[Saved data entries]
____

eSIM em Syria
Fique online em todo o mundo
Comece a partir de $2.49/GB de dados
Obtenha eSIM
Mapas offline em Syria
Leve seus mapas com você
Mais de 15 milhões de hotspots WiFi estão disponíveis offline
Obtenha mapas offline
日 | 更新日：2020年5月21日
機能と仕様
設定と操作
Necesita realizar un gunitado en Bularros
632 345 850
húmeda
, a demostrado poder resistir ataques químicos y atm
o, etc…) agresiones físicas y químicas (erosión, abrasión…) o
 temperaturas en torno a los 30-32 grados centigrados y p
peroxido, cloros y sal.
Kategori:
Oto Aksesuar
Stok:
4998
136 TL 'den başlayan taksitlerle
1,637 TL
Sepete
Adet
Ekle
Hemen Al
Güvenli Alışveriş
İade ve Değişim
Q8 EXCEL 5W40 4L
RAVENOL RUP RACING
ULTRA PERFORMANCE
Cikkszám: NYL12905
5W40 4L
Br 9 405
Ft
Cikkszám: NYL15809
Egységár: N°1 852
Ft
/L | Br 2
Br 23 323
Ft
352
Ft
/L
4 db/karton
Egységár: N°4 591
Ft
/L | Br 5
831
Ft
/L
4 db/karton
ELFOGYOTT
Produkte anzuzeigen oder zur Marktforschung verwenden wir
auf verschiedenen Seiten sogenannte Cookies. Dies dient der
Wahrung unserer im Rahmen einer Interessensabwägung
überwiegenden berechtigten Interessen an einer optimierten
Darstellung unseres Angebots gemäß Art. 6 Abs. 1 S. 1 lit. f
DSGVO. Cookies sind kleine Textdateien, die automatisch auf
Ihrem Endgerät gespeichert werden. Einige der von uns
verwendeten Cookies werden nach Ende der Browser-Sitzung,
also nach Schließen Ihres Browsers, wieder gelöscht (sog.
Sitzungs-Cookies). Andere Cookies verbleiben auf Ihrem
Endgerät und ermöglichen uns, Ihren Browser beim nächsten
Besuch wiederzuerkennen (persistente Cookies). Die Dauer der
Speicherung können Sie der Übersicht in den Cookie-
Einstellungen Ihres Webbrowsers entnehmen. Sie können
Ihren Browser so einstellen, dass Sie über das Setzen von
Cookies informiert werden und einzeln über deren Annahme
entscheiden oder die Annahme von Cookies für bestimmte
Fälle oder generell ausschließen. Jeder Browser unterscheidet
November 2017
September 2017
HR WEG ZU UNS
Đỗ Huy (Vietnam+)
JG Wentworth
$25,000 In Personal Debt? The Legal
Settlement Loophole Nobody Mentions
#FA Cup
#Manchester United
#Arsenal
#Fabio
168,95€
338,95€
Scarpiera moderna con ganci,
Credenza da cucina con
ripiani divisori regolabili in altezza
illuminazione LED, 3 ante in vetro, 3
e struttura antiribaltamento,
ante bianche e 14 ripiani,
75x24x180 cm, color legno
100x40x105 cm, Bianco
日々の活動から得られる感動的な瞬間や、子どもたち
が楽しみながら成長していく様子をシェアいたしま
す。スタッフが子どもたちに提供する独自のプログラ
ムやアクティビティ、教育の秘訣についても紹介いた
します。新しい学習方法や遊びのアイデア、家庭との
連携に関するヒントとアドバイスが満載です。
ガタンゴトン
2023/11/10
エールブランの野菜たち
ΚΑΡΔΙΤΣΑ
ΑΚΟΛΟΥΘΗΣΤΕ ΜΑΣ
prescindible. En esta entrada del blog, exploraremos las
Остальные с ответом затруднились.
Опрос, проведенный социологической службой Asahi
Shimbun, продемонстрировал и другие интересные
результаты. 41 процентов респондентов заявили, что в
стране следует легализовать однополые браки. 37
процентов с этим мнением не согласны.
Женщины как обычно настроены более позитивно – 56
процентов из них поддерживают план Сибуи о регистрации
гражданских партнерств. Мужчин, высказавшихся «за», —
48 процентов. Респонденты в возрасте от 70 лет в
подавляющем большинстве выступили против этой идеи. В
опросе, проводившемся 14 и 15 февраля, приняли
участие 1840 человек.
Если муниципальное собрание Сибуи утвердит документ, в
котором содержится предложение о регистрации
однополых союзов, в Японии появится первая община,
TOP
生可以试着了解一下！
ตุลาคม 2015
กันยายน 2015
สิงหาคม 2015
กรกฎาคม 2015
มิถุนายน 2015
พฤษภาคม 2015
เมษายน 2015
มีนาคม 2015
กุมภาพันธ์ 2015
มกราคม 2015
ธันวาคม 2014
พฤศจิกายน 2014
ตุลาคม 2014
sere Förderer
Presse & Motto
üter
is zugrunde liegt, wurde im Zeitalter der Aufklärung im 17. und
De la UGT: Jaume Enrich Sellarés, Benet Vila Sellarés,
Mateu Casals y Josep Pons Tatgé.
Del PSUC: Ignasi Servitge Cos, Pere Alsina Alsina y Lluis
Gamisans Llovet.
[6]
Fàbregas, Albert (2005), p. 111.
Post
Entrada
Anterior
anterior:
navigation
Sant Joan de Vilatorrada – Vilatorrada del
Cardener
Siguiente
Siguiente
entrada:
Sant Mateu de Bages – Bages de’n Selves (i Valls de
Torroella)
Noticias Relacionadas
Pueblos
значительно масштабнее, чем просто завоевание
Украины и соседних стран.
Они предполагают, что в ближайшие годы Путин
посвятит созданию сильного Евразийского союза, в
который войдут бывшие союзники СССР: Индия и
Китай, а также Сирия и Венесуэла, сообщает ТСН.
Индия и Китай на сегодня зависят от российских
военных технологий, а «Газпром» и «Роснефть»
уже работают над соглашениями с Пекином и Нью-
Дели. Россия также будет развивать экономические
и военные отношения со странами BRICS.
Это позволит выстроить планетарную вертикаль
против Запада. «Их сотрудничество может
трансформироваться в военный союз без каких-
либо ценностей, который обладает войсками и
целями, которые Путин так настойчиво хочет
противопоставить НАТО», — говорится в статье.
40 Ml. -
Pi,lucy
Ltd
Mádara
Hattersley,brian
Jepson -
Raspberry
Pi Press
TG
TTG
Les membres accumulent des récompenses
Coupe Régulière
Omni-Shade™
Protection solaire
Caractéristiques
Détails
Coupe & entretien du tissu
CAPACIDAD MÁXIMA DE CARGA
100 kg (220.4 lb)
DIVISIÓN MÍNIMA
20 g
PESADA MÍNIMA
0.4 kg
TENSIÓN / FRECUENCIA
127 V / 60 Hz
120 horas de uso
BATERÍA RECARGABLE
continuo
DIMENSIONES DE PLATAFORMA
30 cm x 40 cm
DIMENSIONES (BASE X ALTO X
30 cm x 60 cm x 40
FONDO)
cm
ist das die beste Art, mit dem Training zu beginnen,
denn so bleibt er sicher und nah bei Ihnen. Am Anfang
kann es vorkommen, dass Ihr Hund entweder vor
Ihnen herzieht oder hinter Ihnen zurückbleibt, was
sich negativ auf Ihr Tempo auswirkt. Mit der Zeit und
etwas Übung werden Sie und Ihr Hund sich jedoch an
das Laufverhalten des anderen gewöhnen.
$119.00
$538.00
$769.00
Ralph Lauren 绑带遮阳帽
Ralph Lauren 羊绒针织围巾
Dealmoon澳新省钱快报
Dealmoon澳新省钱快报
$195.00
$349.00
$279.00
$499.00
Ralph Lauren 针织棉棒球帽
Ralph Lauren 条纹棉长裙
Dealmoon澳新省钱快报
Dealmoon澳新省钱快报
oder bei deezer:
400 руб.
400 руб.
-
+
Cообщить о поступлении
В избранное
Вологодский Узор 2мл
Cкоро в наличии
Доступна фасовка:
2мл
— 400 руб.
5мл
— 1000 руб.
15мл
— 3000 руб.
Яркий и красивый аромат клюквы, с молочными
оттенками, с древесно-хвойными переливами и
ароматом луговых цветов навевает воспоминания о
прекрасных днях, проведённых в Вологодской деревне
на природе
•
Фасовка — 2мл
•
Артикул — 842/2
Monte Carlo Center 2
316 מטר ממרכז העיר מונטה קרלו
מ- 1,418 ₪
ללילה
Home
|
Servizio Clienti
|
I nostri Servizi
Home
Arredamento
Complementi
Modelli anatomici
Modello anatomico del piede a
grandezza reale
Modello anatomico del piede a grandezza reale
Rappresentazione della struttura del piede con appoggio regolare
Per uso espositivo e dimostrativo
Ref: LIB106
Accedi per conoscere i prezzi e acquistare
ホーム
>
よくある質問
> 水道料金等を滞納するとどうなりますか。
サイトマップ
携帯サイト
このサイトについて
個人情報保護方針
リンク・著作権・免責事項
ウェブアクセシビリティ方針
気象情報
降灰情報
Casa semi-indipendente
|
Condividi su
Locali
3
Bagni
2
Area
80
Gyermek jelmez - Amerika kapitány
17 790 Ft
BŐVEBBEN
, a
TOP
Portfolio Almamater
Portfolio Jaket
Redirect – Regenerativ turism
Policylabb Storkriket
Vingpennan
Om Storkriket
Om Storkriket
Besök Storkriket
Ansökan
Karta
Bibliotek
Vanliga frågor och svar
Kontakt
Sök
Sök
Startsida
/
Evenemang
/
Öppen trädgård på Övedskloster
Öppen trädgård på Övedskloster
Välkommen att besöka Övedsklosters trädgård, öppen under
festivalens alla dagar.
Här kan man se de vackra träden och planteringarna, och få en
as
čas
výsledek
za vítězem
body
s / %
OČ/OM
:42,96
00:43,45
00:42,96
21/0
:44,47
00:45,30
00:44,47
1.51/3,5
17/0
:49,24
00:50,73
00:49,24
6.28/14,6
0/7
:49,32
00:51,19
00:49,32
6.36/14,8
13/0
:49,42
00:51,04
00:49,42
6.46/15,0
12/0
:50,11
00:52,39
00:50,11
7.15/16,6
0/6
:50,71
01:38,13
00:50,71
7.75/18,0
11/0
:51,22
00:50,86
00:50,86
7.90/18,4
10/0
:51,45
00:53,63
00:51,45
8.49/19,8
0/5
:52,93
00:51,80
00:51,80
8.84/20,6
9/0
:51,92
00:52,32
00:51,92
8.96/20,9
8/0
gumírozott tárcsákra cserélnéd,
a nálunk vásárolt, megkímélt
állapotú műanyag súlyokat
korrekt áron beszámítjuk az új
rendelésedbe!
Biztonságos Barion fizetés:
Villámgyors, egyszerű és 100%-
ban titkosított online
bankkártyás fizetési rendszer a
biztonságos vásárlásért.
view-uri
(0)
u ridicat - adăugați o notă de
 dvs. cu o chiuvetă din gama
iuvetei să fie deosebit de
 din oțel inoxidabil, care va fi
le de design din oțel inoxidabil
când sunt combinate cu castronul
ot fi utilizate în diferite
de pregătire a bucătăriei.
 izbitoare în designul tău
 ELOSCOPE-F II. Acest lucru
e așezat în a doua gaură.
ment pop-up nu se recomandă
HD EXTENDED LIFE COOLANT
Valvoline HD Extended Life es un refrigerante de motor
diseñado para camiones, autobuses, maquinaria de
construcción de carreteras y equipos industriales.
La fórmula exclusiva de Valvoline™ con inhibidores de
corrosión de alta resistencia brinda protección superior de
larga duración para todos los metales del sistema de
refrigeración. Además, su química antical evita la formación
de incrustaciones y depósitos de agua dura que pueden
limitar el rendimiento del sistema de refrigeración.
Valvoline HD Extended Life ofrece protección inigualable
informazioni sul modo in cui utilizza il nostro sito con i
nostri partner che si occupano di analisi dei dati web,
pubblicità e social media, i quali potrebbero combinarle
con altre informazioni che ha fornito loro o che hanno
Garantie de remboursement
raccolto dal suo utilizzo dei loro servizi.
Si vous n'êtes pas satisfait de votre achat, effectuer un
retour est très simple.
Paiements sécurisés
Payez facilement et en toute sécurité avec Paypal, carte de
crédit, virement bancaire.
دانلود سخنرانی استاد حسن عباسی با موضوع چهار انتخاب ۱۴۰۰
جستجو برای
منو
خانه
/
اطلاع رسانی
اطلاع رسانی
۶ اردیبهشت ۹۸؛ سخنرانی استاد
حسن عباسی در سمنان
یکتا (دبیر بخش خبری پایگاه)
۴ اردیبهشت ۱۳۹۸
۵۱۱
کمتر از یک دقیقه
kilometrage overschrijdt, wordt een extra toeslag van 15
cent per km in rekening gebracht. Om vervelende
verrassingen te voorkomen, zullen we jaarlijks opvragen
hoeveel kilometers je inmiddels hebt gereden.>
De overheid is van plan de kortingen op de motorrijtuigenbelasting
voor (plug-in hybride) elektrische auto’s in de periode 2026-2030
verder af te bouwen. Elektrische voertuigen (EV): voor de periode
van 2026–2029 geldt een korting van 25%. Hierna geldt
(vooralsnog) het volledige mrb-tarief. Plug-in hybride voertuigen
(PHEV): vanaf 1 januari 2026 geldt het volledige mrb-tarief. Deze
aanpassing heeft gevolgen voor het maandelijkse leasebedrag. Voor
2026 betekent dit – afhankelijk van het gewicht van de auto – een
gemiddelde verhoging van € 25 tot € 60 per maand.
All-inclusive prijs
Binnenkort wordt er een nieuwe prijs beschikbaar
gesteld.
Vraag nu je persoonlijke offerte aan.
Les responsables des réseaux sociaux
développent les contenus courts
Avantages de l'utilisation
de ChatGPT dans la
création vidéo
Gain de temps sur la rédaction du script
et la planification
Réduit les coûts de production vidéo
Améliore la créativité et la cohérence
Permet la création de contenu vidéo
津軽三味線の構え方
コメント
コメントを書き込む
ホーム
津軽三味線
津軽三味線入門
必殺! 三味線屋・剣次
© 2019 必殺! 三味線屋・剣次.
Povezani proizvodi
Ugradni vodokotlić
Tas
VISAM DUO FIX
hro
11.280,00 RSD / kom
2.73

____

▶ **EXERCISE AIM**
From the records above, repeat exactly the lines from the one with "is zugrunde liegt, wurde" through the one with "100 kg (220.4 lb)", both included.

▶ **RESPONSE**
is zugrunde liegt, wurde im Zeitalter der Aufklärung im 17. und
De la UGT: Jaume Enrich Sellarés, Benet Vila Sellarés,
Mateu Casals y Josep Pons Tatgé.
Del PSUC: Ignasi Servitge Cos, Pere Alsina Alsina y Lluis
Gamisans Llovet.
[6]
Fàbregas, Albert (2005), p. 111.
Post
Entrada
Anterior
anterior:
navigation
Sant Joan de Vilatorrada – Vilatorrada del
Cardener
Siguiente
Siguiente
entrada:
Sant Mateu de Bages – Bages de’n Selves (i Valls de
Torroella)
Noticias Relacionadas
Pueblos
значительно масштабнее, чем просто завоевание
Украины и соседних стран.
Они предполагают, что в ближайшие годы Путин
посвятит созданию сильного Евразийского союза, в
который войдут бывшие союзники СССР: Индия и
Китай, а также Сирия и Венесуэла, сообщает ТСН.
Индия и Китай на сегодня зависят от российских
военных технологий, а «Газпром» и «Роснефть»
уже работают над соглашениями с Пекином и Нью-
Дели. Россия также будет развивать экономические
и военные отношения со странами BRICS.
Это позволит выстроить планетарную вертикаль
против Запада. «Их сотрудничество может
трансформироваться в военный союз без каких-
либо ценностей, который обладает войсками и
целями, которые Путин так настойчиво хочет
противопоставить НАТО», — говорится в статье.
40 Ml. -
Pi,lucy
Ltd
Mádara
Hattersley,brian
Jepson -
Raspberry
Pi Press
TG
TTG
Les membres accumulent des récompenses
Coupe Régulière
Omni-Shade™
Protection solaire
Caractéristiques
Détails
Coupe & entretien du tissu
CAPACIDAD MÁXIMA DE CARGA
100 kg (220.4 lb)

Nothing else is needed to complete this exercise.